NEWS: moved to http://canopy.mirage.io/Projects (see where help needed (or subscribe to canopy atom feed))

This is an area to gather suggestions for projects involving MirageOS and OCaml, suitable for different skill levels. The intent is that these are projects with well-defined boundaries, a mentor, and which someone could contribute to without getting overwhelmed in dependencies or wider systems.

Drop a line to [email protected] if you're interested in starting on one of these.

Web stack testing

MirageOS has an emerging web toolstack that's broken up as a series of libraries -- for example, Cohttp, Uri, Cow, Ipaddr, RSS and Cowabloga. This project will get you familiar with them by building a protocol testing framework that can generate traffic using off-the-shelf tools such as httperf, and evaluate the results vs applications such as Apache or Nginx. Outcomes would be (1) a test harness for HTTP and (2) some results of the evaluation using the test harness.

Mentor: Anil Madhavapeddy

Difficulty: ★★★☆☆

Fuzz testing Xen with Mirage

We would like to use the Mirage/Xen libraries to fuzz test all levels of a typical cloud toolstack. Mirage has low-level bindings for Xen hypercalls, mid-level bindings for domain management, and high-level bindings to XCP for cluster management. This project would build a QuickCheck-style fuzzing mechanism that would perform millions of random operations against a real cluster, and identify bugs with useful backtraces. The first task would be to become familiar with a specification-based testing tool like Kaputt (see http://kaputt.x9c.fr/). The second task would be to choose an interface for testing; perhaps one of the hypercall ones. Outcomes would be (1) a repo containing a fuzz testing tool and (2) some unexpected behaviour with a backtrace (NB it's not required that we find a critical bug, we just need to show the approach works).

See also: http://wiki.xenproject.org/wiki/GSoC_2013#fuzz-testing-mirage

Mentor: Anil Madhavapeddy

Difficulty: ★★★☆☆

Documentation and Outreach

Screencasts

As we produce more libraries we also try to produce material around them to ease the process of trying things out and getting more involved.

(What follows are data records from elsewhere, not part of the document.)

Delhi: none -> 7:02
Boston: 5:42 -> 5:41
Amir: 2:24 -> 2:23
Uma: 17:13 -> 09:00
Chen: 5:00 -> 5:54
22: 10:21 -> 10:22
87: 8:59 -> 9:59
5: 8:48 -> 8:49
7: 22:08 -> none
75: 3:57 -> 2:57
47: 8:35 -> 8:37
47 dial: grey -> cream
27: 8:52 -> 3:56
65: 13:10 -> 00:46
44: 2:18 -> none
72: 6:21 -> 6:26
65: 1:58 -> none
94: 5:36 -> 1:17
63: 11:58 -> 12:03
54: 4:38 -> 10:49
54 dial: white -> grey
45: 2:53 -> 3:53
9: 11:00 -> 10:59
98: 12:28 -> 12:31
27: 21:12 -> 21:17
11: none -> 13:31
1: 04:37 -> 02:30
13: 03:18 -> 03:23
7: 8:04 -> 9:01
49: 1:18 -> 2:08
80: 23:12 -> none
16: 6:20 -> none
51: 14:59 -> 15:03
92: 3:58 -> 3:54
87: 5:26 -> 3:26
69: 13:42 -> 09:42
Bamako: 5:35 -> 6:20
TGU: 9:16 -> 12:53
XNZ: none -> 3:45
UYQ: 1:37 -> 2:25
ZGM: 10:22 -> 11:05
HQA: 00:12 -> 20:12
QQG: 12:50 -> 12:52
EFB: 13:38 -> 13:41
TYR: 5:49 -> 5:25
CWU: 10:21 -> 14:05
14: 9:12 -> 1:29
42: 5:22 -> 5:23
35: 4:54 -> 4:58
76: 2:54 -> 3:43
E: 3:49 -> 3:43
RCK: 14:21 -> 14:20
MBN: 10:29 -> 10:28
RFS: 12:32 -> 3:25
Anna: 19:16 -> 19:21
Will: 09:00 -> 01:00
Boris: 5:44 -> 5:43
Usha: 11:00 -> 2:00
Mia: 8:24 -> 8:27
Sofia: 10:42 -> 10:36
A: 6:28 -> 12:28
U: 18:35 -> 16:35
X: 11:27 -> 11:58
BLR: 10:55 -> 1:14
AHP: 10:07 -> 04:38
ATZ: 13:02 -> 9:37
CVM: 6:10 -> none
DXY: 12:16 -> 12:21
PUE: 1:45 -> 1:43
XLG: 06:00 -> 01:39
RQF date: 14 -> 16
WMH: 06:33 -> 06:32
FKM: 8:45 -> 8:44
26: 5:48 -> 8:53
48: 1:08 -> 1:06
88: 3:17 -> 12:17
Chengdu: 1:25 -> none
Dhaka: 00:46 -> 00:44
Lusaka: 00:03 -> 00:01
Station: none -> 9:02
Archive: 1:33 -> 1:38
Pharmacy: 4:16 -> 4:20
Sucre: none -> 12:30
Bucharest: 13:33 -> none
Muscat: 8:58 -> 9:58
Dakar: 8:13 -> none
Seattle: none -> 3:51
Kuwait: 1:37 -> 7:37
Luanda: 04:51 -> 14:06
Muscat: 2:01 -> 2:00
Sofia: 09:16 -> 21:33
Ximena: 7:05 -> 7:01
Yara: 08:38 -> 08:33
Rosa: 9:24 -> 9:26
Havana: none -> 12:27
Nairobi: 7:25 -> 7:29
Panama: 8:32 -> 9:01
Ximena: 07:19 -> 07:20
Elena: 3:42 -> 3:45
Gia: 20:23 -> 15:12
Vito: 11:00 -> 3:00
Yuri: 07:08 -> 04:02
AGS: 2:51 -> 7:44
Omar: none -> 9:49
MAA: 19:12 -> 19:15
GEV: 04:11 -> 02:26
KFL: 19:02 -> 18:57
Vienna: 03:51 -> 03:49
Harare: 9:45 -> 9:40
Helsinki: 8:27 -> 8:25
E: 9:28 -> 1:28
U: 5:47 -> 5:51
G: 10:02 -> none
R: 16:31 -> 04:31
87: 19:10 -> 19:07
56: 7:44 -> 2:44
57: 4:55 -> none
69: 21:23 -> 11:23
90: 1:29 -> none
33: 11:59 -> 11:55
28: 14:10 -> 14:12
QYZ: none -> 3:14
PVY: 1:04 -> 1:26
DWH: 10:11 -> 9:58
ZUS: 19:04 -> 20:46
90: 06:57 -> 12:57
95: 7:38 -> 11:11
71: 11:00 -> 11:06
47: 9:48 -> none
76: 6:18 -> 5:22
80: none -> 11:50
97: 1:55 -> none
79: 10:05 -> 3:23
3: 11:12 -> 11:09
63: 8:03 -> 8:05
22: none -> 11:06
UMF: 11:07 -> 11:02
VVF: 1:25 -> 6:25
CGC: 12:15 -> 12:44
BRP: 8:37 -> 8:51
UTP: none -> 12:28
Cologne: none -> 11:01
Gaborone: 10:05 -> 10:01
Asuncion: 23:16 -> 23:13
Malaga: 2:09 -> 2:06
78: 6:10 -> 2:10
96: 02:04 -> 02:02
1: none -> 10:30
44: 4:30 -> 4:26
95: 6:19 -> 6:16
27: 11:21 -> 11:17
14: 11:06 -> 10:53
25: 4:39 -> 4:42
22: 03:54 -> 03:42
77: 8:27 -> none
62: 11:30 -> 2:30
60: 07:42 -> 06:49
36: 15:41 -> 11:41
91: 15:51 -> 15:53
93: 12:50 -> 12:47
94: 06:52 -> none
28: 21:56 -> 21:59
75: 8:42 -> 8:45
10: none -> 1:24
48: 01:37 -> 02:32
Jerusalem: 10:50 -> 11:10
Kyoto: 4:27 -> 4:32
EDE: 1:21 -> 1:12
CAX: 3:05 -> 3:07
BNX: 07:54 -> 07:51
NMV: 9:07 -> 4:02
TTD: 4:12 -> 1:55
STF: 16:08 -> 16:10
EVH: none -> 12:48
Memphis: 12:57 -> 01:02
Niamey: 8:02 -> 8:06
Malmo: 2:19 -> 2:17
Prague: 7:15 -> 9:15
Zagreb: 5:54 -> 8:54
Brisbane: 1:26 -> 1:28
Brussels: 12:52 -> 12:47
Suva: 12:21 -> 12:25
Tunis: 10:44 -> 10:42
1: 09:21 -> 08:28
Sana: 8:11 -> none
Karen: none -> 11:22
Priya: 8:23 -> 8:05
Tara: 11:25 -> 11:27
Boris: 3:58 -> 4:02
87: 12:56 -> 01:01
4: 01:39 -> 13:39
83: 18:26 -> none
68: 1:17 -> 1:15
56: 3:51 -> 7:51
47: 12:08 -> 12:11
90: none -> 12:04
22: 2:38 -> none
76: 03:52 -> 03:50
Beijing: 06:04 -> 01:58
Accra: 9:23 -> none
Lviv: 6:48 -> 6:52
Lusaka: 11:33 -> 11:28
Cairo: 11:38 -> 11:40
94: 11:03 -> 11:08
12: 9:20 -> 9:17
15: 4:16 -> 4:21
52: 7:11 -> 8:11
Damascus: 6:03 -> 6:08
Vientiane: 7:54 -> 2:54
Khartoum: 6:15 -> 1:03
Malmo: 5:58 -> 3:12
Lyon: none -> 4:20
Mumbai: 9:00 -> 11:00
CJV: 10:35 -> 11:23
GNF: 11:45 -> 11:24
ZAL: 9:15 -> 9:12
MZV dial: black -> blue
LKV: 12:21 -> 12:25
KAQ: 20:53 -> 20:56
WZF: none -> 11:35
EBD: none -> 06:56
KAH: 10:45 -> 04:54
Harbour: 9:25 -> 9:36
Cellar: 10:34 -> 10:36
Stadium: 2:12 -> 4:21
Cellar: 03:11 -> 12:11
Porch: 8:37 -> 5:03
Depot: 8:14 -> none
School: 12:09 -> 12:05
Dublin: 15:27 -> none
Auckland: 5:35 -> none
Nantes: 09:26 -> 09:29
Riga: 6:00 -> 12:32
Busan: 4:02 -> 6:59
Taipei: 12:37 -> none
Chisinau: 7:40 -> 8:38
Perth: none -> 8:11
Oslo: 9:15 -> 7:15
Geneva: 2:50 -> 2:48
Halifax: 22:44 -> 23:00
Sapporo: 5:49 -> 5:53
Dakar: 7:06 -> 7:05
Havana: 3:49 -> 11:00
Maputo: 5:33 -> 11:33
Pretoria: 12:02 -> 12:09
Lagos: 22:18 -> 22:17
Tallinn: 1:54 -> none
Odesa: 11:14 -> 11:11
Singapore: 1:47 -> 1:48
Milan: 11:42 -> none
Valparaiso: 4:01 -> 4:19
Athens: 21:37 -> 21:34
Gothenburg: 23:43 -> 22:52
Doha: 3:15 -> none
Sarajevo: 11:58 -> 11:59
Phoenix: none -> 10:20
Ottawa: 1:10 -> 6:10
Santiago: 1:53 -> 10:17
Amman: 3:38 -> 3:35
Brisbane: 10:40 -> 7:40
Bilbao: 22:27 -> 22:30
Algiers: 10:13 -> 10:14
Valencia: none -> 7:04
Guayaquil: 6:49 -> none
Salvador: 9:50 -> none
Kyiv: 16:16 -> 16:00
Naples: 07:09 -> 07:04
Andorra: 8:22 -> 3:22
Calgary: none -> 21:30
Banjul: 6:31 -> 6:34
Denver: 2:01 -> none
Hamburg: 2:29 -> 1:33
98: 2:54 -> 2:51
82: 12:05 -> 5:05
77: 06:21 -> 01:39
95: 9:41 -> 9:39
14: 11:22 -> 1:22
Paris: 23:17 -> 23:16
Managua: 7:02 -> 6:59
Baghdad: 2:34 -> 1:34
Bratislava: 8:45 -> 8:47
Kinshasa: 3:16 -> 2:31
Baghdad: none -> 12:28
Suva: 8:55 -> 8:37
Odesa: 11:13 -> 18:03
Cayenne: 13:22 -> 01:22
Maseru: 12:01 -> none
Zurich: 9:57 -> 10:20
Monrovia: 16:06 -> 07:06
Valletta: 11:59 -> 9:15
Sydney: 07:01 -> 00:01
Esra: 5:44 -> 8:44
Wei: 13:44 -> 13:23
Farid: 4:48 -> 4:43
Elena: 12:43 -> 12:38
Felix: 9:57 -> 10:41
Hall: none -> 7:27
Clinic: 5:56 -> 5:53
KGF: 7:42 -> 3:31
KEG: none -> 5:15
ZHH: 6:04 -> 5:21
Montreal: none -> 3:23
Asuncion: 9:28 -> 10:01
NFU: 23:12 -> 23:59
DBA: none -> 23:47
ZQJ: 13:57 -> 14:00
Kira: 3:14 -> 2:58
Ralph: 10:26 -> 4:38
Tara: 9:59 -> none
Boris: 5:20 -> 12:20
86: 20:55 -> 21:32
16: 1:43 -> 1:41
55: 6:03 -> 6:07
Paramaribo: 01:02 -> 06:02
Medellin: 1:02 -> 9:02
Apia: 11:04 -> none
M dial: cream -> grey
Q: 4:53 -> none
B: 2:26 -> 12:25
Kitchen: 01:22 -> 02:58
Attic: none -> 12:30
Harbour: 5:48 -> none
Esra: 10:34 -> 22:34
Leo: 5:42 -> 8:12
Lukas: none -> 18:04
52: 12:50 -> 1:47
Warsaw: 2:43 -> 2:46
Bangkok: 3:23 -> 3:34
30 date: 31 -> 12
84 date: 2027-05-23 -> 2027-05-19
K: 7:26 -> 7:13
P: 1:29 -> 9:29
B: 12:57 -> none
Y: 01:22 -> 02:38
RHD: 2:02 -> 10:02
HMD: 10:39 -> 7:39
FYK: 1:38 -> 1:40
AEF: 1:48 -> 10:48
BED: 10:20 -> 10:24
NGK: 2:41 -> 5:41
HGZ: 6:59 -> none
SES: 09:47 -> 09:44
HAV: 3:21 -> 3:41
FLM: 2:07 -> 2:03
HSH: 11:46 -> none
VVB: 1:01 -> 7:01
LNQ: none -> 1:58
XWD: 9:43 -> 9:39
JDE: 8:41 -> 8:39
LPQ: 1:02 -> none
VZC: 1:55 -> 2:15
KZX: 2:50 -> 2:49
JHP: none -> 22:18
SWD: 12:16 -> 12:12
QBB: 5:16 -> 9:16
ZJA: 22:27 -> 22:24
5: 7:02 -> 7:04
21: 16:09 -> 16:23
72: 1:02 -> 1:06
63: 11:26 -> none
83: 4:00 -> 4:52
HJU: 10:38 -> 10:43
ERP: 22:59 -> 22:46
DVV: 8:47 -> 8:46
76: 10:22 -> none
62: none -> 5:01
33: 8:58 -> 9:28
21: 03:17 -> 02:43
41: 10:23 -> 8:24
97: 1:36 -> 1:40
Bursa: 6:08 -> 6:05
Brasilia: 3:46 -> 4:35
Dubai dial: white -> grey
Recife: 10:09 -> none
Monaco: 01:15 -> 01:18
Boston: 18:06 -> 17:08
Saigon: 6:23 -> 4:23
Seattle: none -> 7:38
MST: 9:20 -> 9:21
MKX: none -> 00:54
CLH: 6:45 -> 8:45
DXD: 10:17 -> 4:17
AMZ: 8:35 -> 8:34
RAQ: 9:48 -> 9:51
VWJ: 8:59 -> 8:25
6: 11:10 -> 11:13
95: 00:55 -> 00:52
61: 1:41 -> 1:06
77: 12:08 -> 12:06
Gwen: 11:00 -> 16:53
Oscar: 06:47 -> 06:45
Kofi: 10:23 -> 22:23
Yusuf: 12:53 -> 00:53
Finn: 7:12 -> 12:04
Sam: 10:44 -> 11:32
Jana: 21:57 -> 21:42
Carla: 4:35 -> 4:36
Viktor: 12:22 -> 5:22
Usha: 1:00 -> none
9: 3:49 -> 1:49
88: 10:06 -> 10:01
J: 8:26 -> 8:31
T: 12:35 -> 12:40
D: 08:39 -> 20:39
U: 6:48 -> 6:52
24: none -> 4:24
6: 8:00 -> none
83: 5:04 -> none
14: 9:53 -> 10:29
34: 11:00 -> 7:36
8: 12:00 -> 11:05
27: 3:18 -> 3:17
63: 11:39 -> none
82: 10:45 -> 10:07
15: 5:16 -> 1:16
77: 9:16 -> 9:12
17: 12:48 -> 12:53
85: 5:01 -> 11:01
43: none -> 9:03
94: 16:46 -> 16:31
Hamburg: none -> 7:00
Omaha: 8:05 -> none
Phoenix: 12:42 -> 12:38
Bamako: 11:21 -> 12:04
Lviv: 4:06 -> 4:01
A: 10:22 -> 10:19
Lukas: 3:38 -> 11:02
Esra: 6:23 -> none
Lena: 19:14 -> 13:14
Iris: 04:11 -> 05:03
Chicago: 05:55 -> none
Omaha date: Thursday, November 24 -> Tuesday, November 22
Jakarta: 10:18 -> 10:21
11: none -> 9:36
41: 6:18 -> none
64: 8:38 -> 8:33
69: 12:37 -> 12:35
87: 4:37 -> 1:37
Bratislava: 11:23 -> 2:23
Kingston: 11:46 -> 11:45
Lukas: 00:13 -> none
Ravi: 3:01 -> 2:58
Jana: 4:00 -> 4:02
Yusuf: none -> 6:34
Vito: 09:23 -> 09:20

Currently we do this through blog posts, examples on mirage-skeleton and links to implementations. It would be really helpful to add screencasts to this list of resources and we've made early steps already. This is a slightly unorthodox project as it's not about code but it would have a substantial and positive impact on the project. It's likely to be an ongoing project as screencasts about anything MirageOS-related are fair game! If you need some ideas, then things that would be useful are: installing the dev environment on various architectures, walk-throughs of the existing tutorials and demos, and examples of deployment steps (and many more). I'm offering support/guidance to anyone who'd like to have a go at this.

Mentor: Amir Chaudhry

Difficulty: ★☆☆☆☆


Projects in progress

Bigarray parser generator

FastParsers is a Scala parser library which uses macros to transform easy-to-write parser combinators into efficient recursive-descent backtracking parsers. The generated parsers are about 20x faster than Scala's parser combinator library even though its interface stay about the same.

An OCaml equivalent that uses Cstruct under the hood to do zero-copy parsing would permit a big speed boost in Mirage's protocol stacks.

Mentor: Jeremy Yallop, Anil Madhavapeddy, and Rudi Grinberg

Mentee: Runhang Li

Difficulty: ★★★★☆

Status : working in progress

Macros for OCaml

There are currently two ways of generating OCaml code from within OCaml programs: camlp4 (and its successor, ppx), which produces untyped syntax, and MetaOCaml, which produces typed code.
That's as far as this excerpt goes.